» **Task directions**
Make an exact copy of the records, and keep the pictures out of it.

» **Provided records**
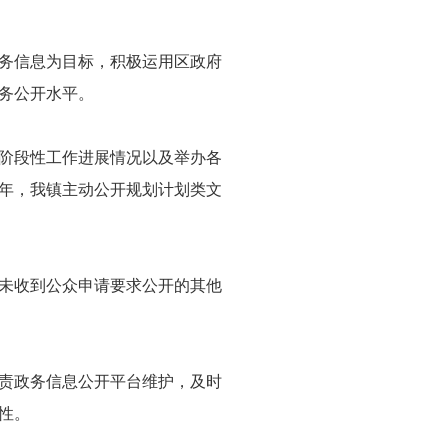
务信息为目标，积极运用区政府
务公开水平。
阶段性工作进展情况以及举办各
1年，我镇主动公开规划计划类文
未收到公众申请要求公开的其他
责政务信息公开平台维护，及时
性。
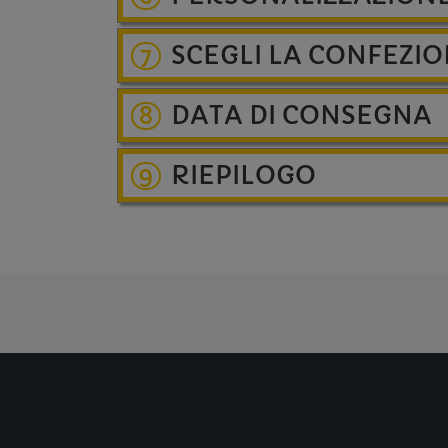
SCEGLI LA CONFEZI
7
DATA DI CONSEGNA
8
RIEPILOGO
9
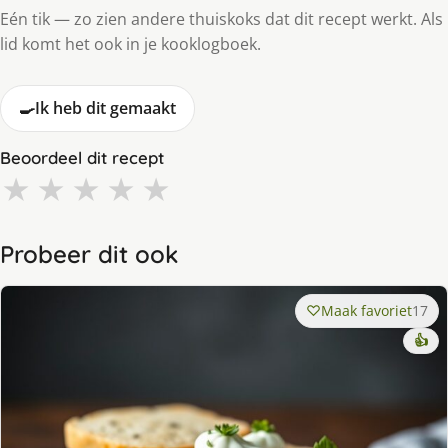
Eén tik — zo zien andere thuiskoks dat dit recept werkt. Als
lid komt het ook in je kooklogboek.
🍳
Ik heb dit gemaakt
Beoordeel dit recept
★
★
★
★
★
Probeer dit ook
Maak favoriet
17
👍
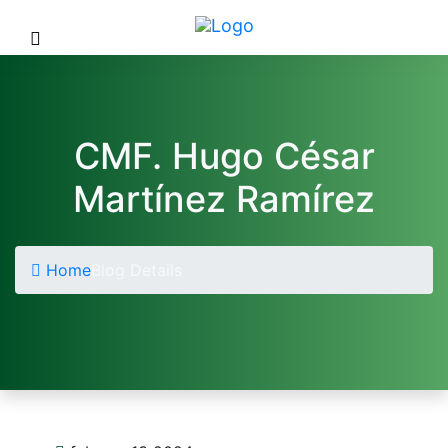
CMF. Hugo César
Martínez Ramírez
Home
Blog Details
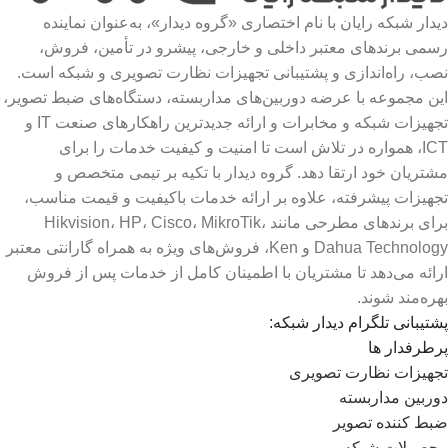
دیدار شبکه رایان با نام اختصاری «گروه دیدار»، به‌عنوان نماینده
رسمی برندهای معتبر داخلی و خارجی، پیشرو در تأمین، فروش،
نصب، راه‌اندازی و پشتیبانی تجهیزات نظارت تصویری و شبکه است.
این مجموعه با عرضه دوربین‌های مداربسته، دستگاه‌های ضبط تصویر،
تجهیزات شبکه و مخابرات و ارائه جدیدترین راهکارهای صنعت IT و
ICT، همواره در تلاش است تا امنیت و کیفیت خدمات را برای
مشتریان خود ارتقا دهد. گروه دیدار با تکیه بر تیمی متخصص و
تجهیزات پیشرفته، علاوه بر ارائه خدمات باکیفیت و قیمت مناسب،
برای برندهای مطرحی مانند Hikvision، HP، Cisco، MikroTik،
Dahua Technology و Ken، فروش‌های ویژه به همراه گارانتی معتبر
ارائه می‌دهد تا مشتریان با اطمینان کامل از خدمات پس از فروش
بهره‌مند شوند.
پشتیبانی تلگرام دیدار شبکه:
پرطرفدار ها
تجهیزات نظارت تصویری
دوربین مداربسته
ضبط کننده تصویر
محصولات شبکه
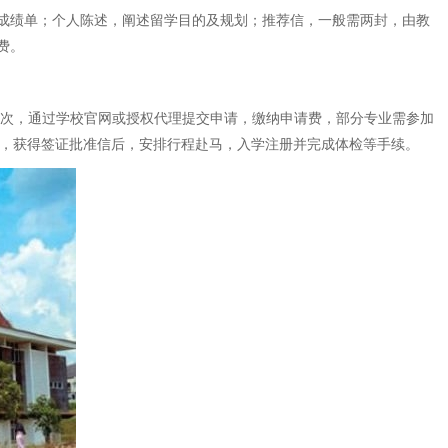
成绩单；个人陈述，阐述留学目的及规划；推荐信，一般需两封，由教
费。
其次，通过学校官网或授权代理提交申请，缴纳申请费，部分专业需参加
后，获得签证批准信后，安排行程赴马，入学注册并完成体检等手续。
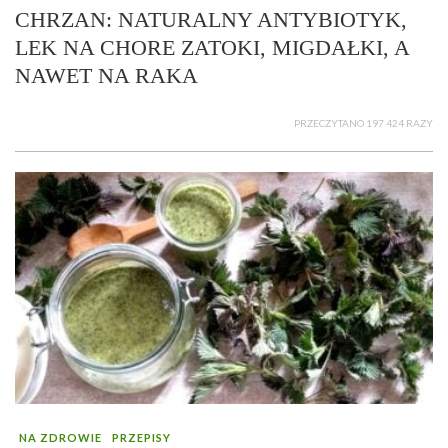
CHRZAN: NATURALNY ANTYBIOTYK,
LEK NA CHORE ZATOKI, MIGDAŁKI, A
NAWET NA RAKA
PRZECZYTANO 197 424 RAZY
NA ZDROWIE
PRZEPISY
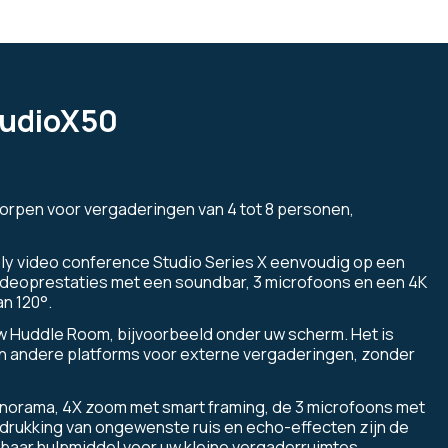
tudioX50
tworpen voor vergaderingen van 4 tot 8 personen,
oly video conference Studio Series X eenvoudig op een
ideoprestaties met een soundbar, 3 microfoons en een 4K
n 120°.
uw Huddle Room, bijvoorbeeld onder uw scherm. Het is
 andere platforms voor externe vergaderingen, zonder
anorama, 4X zoom met smart framing, de 3 microfoons met
rdrukking van ongewenste ruis en echo-effecten zijn de
baar hulpmiddel voor uw kleine vergaderruimtes.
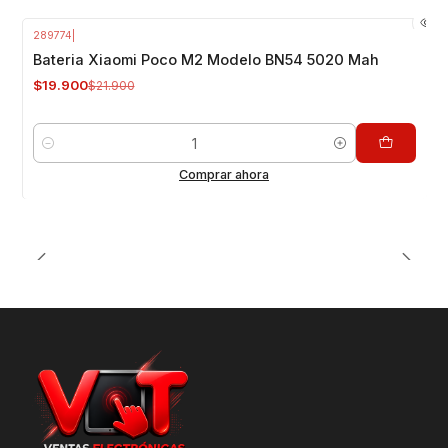
289774
|
-9%
OFF
Bateria Xiaomi Poco M2 Modelo BN54 5020 Mah
$19.900
$21.900
Cantidad
Comprar ahora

» **Response to the exercise**
务信息为目标，积极运用区政府
务公开水平。
阶段性工作进展情况以及举办各
1年，我镇主动公开规划计划类文
未收到公众申请要求公开的其他
责政务信息公开平台维护，及时
性。
SCEGLI LA CONFEZI
7
DATA DI CONSEGNA
8
RIEPILOGO
9
Eén tik — zo zien andere thuiskoks dat dit recept werkt. Als
lid komt het ook in je kooklogboek.
🍳
Ik heb dit gemaakt
Beoordeel dit recept
★
★
★
★
★
Probeer dit ook
Maak favoriet
17
👍
CMF. Hugo César
Martínez Ramírez
Home
Blog Details
دیدار شبکه رایان با نام اختصاری «گروه دیدار»، به‌عنوان نماینده
رسمی برندهای معتبر داخلی و خارجی، پیشرو در تأمین، فروش،
نصب، راه‌اندازی و پشتیبانی تجهیزات نظارت تصویری و شبکه است.
این مجموعه با عرضه دوربین‌های مداربسته، دستگاه‌های ضبط تصویر،
تجهیزات شبکه و مخابرات و ارائه جدیدترین راهکارهای صنعت IT و
ICT، همواره در تلاش است تا امنیت و کیفیت خدمات را برای
مشتریان خود ارتقا دهد. گروه دیدار با تکیه بر تیمی متخصص و
تجهیزات پیشرفته، علاوه بر ارائه خدمات باکیفیت و قیمت مناسب،
برای برندهای مطرحی مانند Hikvision، HP، Cisco، MikroTik،
Dahua Technology و Ken، فروش‌های ویژه به همراه گارانتی معتبر
ارائه می‌دهد تا مشتریان با اطمینان کامل از خدمات پس از فروش
بهره‌مند شوند.
پشتیبانی تلگرام دیدار شبکه:
پرطرفدار ها
تجهیزات نظارت تصویری
دوربین مداربسته
ضبط کننده تصویر
محصولات شبکه
成绩单；个人陈述，阐述留学目的及规划；推荐信，一般需两封，由教
费。
其次，通过学校官网或授权代理提交申请，缴纳申请费，部分专业需参加
后，获得签证批准信后，安排行程赴马，入学注册并完成体检等手续。
CHRZAN: NATURALNY ANTYBIOTYK,
LEK NA CHORE ZATOKI, MIGDAŁKI, A
NAWET NA RAKA
PRZECZYTANO 197 424 RAZY
NA ZDROWIE
PRZEPISY
tudioX50
tworpen voor vergaderingen van 4 tot 8 personen,
oly video conference Studio Series X eenvoudig op een
ideoprestaties met een soundbar, 3 microfoons en een 4K
n 120°.
uw Huddle Room, bijvoorbeeld onder uw scherm. Het is
 andere platforms voor externe vergaderingen, zonder
anorama, 4X zoom met smart framing, de 3 microfoons met
rdrukking van ongewenste ruis en echo-effecten zijn de
baar hulpmiddel voor uw kleine vergaderruimtes.
289774
|
-9%
OFF
Bateria Xiaomi Poco M2 Modelo BN54 5020 Mah
$19.900
$21.900
Cantidad
Comprar ahora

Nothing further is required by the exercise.